Orar: Jesús, Hijo de Dios, es dirigirnos con Jesús hacia el Padre y decir con él: Abba, Padre, que estás en los cielos. Jesús es el Hijo de Dios y el Hijo del hombre. Sólo él puede revelarnos nuestro rostro de hombre, que es una conquista, un camino, el de la “divinización”, es decir, la participación de la vida divina, sin lo cual nuestra vida no es más que muerte y desolación. El camino de nuestra “divinización” nos es abierto por la muerte de Cristo que, por amor, atravesándola desde el interior, asume nuestra humanidad herida. La Resurrección es participación de su Vida que él continúa en nosotros, y nos es comunicada en el amor del Espíritu Santo extendido en el mundo y en nuestros corazones y que nos transforma en hijos en el Hijo.

El “Camino” está trazado. La “Puerta” está abierta. Es nuestro turno, ¿dónde se sitúa nuestra responsabilidad, nuestra participación?

En primer lugar, en nuestra libertad, en nuestro acoger el Espíritu Santo y la Palabra de Cristo como palabras que deben encarnarse en mi vida de cada día.

 “Yo estoy crucificado con Cristo. Y no soy más yo quien vive, sino es Cristo quien vive en mí. Mi vida presente en la carne, yo la vivo en la fe en el Hijo de Dios quien me amó y se entregó por mí”. Gal 2, 20

Así, el camino de la filiación pasa por mi propia muerte y resurrección. Es sobre este camino que me quiere conducir la oración de Jesús.

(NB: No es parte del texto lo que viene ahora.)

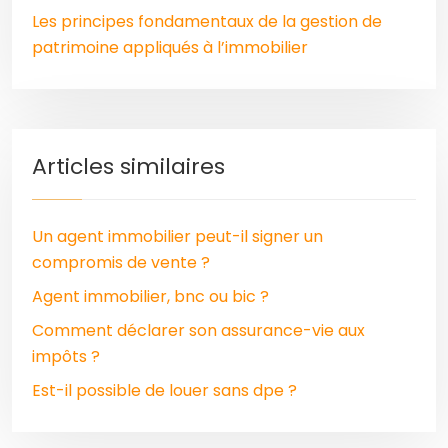
Les principes fondamentaux de la gestion de
patrimoine appliqués à l’immobilier
Articles similaires
Un agent immobilier peut-il signer un
compromis de vente ?
Agent immobilier, bnc ou bic ?
Comment déclarer son assurance-vie aux
impôts ?
Est-il possible de louer sans dpe ?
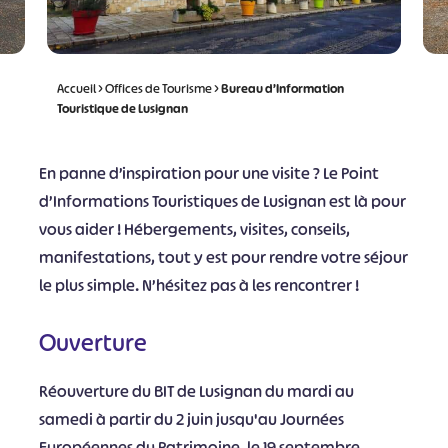
Accueil
>
Offices de Tourisme
>
Bureau d’Information
Touristique de Lusignan
En panne d’inspiration pour une visite ? Le Point
d’Informations Touristiques de Lusignan est là pour
vous aider ! Hébergements, visites, conseils,
manifestations, tout y est pour rendre votre séjour
le plus simple. N’hésitez pas à les rencontrer !
Ouverture
Réouverture du BIT de Lusignan du mardi au
samedi à partir du 2 juin jusqu'au Journées
Européennes du Patrimoine, le 19 septembre.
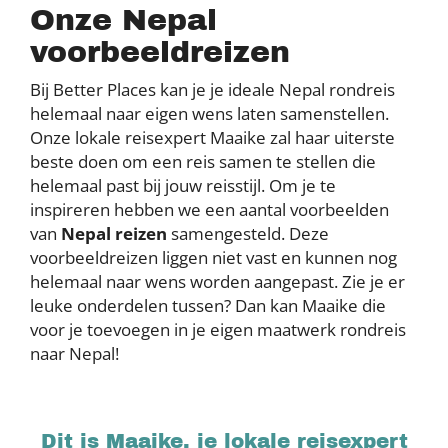
Onze Nepal
voorbeeldreizen
Bij Better Places kan je je ideale Nepal rondreis
helemaal naar eigen wens laten samenstellen.
Onze lokale reisexpert Maaike zal haar uiterste
beste doen om een reis samen te stellen die
helemaal past bij jouw reisstijl. Om je te
inspireren hebben we een aantal voorbeelden
van
Nepal reizen
samengesteld. Deze
voorbeeldreizen liggen niet vast en kunnen nog
helemaal naar wens worden aangepast. Zie je er
leuke onderdelen tussen? Dan kan Maaike die
voor je toevoegen in je eigen maatwerk rondreis
naar Nepal!
Dit is Maaike, je lokale reisexpert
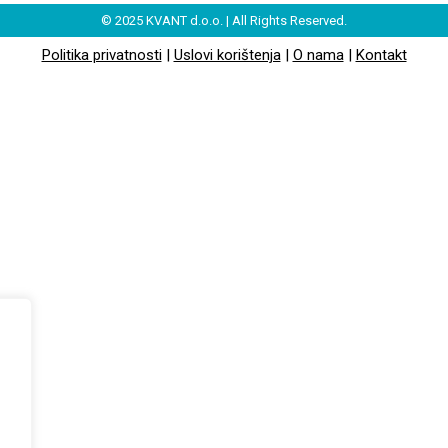
© 2025 KVANT d.o.o. | All Rights Reserved.
Politika privatnosti
|
Uslovi korištenja
|
O nama
|
Kontakt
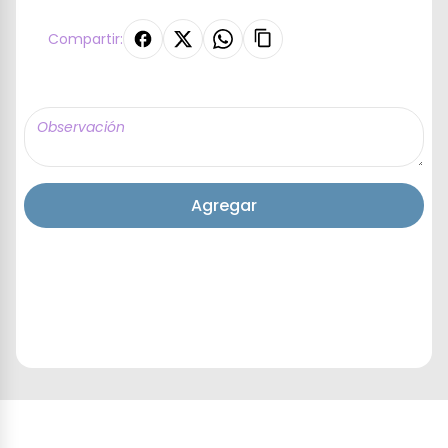
Compartir:
Agregar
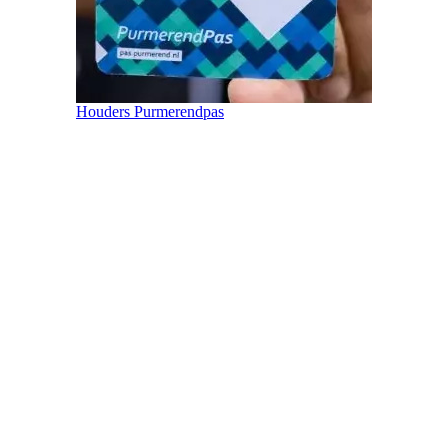
Houders Purmerendpas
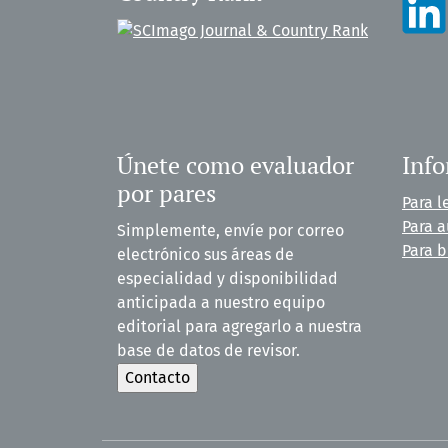
Únete como evaluador
Inf
por pares
Para l
Para a
Simplemente, envíe por correo
Para b
electrónico sus áreas de
especialidad y disponibilidad
anticipada a nuestro equipo
editorial para agregarlo a nuestra
base de datos de revisor.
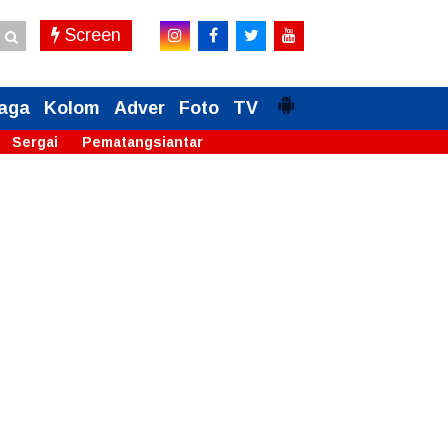
Screen
aga
Kolom
Adver
Foto
TV
Sergai
Pematangsiantar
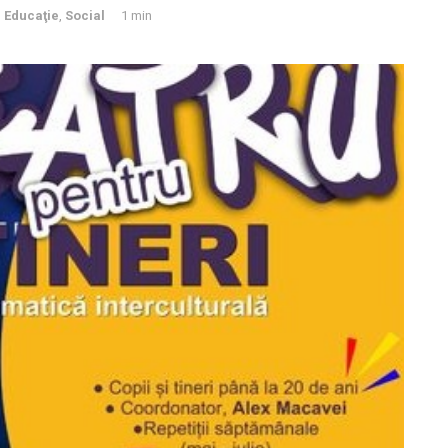
,
Educaţie
,
Social
1 min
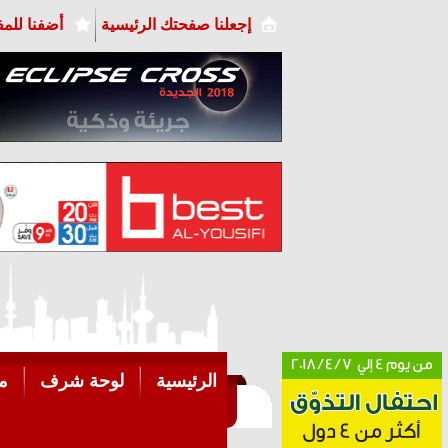
إجعلنا صفحتك الرئيسية
أضفنا للم
الرئيسية
لوحة شرف
م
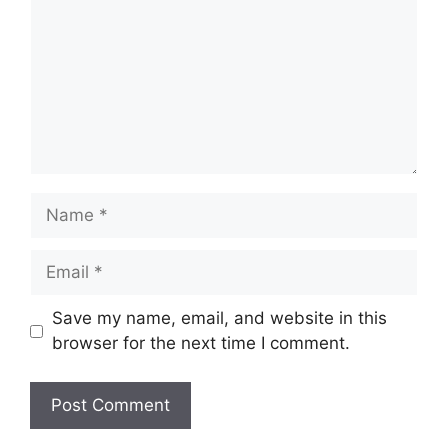
Name
Email
Website
Save my name, email, and website in this
browser for the next time I comment.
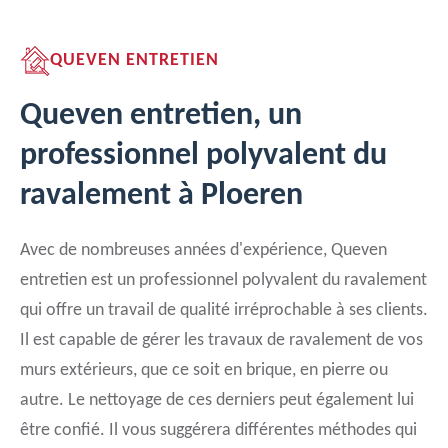
QUEVEN ENTRETIEN
Queven entretien, un
professionnel polyvalent du
ravalement à Ploeren
Avec de nombreuses années d'expérience, Queven
entretien est un professionnel polyvalent du ravalement
qui offre un travail de qualité irréprochable à ses clients.
Il est capable de gérer les travaux de ravalement de vos
murs extérieurs, que ce soit en brique, en pierre ou
autre. Le nettoyage de ces derniers peut également lui
être confié. Il vous suggérera différentes méthodes qui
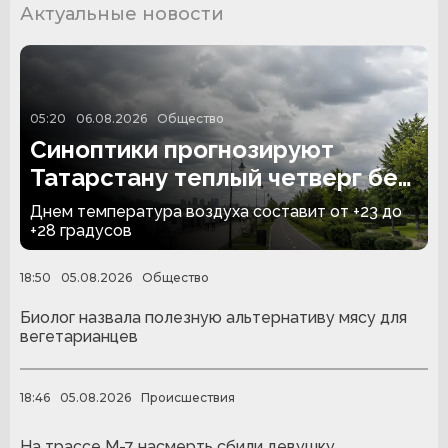
Актуальные новости
05:20
06.08.2026
Общество
Синоптики прогнозируют
Татарстану теплый четверг без
дождей
Днем температура воздуха составит от +23 до
+28 градусов
18:50
05.08.2026
Общество
Биолог назвала полезную альтернативу мясу для
вегетарианцев
18:46
05.08.2026
Происшествия
На трассе М-7 насмерть сбили девушку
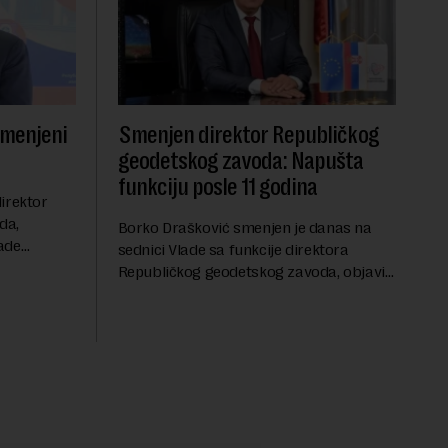
smenjeni
Smenjen direktor Republičkog
geodetskog zavoda: Napušta
funkciju posle 11 godina
irektor
da,
Borko Drašković smenjen je danas na
ade
sednici Vlade sa funkcije direktora
roveo čak 11
Republičkog geodetskog zavoda, objavio
a 2015.
je portal Nova.rs.Drašković je na poziciji
direktora RGZ-a bio 11 godina.Kako piše
Nova....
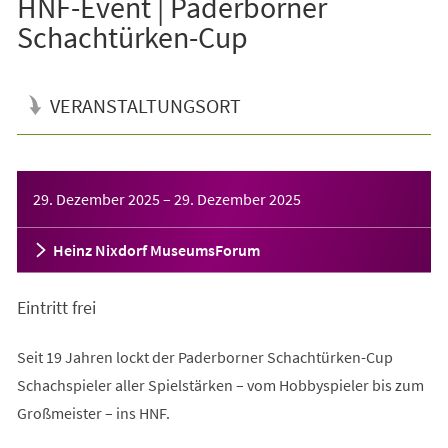
HNF-Event | Paderborner
Schachtürken-Cup
VERANSTALTUNGSORT
Veranstaltungsinformationen
29. Dezember 2025
–
29. Dezember 2025
Heinz Nixdorf MuseumsForum
Eintritt frei
Seit 19 Jahren lockt der Paderborner Schachtürken-Cup
Schachspieler aller Spielstärken – vom Hobbyspieler bis zum
Großmeister – ins HNF.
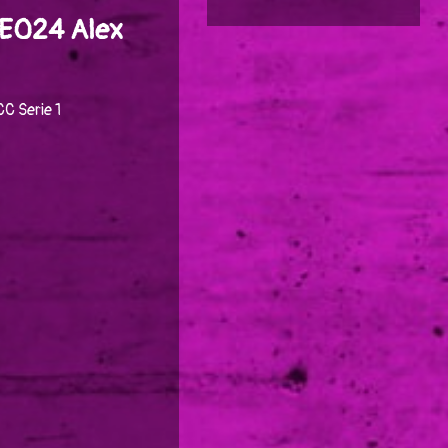
LE024 Alex
C Serie 1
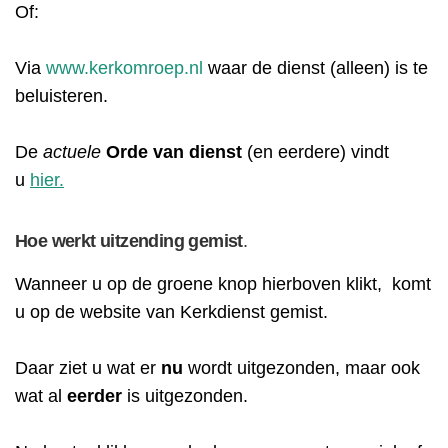
Of:
Via
www.kerkomroep.nl
waar de dienst (alleen) is te
beluisteren.
De
actuele
Orde
van
dienst
(en eerdere) vindt
u
hier.
Hoe werkt uitzending gemist
.
Wanneer u op de groene knop hierboven klikt, komt
u op de website van Kerkdienst gemist.
Daar ziet u wat er
nu
wordt uitgezonden, maar ook
wat al
eerder
is uitgezonden.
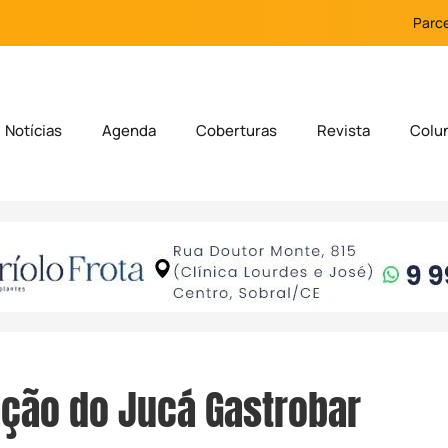
Parce
Notícias
Agenda
Coberturas
Revista
Colu
ção do Jucá Gastrobar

Señor, Jesucristo, Hijo de Dios, ten piedad de mí, pecador.

Nosotros intentamos volvernos hacia aquel al que queremos dirigir nuestra oración: el Señor Jesucristo, Hijo de Dios, y dejarnos penetrar por la experiencia suscitada en nosotros por cada palabra pronunciada y tomar conciencia de la conmoción que semejante confesión de fe puede traer a nuestra vida y presentimos ya que estas conmociones están también contenidas en el grito: ¡ten piedad de mí, pecador!

En el próximo artículo nosotros intentaremos abrirnos a la experiencia de la segunda frase de la oración y a su práctica. Mientras tanto intentemos dejarnos habitar por esta confesión de nuestra fe: Señor, Jesucristo, Hijo de Dios. Pronunciando cada palabra según su energía, su realidad, su expresión en mi vida y en el mundo, en la adoración, la confianza, la alegría, la bendición y hacernos todo acogida, permaneciendo atentos a lo que esta invocación despierta en nosotros. Sin embargo, seamos prudentes, y repitamos que la Invocación del Nombre no tiene nada de mágico, que ella exige la adhesión de nuestra fe cristiana y el deseo de perdonar a los que nos han ofendido. La invocación del Nombre sagrado es poderosa, hace arder a los corazones sinceros pero quema a quienes lo pronuncian indignamente.

¿Dónde quiere conducirnos la Oración de Jesús? San Isaac el Sirio nos lo revela: “El Amor es el reino que el Señor ha prometido místicamente a sus discípulos cuando él les dijo que ellos comerían en su reino: “Vosotros comeréis y beberéis en mi mesa en mi reino” (Lc 33, 30). ¿Qué comerán y qué beberán sino el Amor? Cuando nosotros hemos alcanzado al Amor, nosotros hemos alcanzado a Dios y nuestro viaje ha terminado. Nosotros hemos llegado a la isla que está más allá del mundo, allí donde están el Padre, el Hijo y el Espíritu Santo, a quienes sea toda gloria y poder. Amén, amén, amén.